(Information)

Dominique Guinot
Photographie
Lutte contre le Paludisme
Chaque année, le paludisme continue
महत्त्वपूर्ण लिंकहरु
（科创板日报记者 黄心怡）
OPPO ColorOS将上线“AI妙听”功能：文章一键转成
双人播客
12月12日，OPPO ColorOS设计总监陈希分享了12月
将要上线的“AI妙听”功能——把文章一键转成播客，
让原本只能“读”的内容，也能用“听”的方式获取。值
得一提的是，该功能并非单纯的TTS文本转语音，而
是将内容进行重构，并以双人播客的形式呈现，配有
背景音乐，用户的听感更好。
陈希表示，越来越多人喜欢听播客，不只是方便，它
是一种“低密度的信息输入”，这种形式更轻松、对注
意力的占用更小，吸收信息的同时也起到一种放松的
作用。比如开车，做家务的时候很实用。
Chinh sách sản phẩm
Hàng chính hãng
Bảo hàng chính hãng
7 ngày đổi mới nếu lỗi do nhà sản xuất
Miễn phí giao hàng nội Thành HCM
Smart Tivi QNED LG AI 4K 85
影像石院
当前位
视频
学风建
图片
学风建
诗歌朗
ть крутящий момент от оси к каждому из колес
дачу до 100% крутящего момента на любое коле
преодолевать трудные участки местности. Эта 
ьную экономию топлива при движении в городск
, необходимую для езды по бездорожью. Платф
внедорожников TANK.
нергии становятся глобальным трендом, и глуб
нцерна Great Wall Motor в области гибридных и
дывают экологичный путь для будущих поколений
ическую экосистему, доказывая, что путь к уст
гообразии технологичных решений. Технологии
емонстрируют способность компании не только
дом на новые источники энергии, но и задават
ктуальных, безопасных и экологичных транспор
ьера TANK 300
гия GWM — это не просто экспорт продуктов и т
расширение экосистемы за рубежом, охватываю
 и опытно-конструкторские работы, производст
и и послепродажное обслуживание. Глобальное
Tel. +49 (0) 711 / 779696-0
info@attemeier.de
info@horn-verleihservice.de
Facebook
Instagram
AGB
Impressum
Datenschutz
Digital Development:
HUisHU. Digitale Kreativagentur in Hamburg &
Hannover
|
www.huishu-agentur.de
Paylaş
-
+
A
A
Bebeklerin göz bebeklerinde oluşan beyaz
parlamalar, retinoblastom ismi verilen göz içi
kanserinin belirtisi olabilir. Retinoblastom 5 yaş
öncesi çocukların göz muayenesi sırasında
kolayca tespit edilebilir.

(End Information)

### Exercise prompt
Report each line above that includes the string "OPPO".

### Task response
OPPO ColorOS将上线“AI妙听”功能：文章一键转成
12月12日，OPPO ColorOS设计总监陈希分享了12月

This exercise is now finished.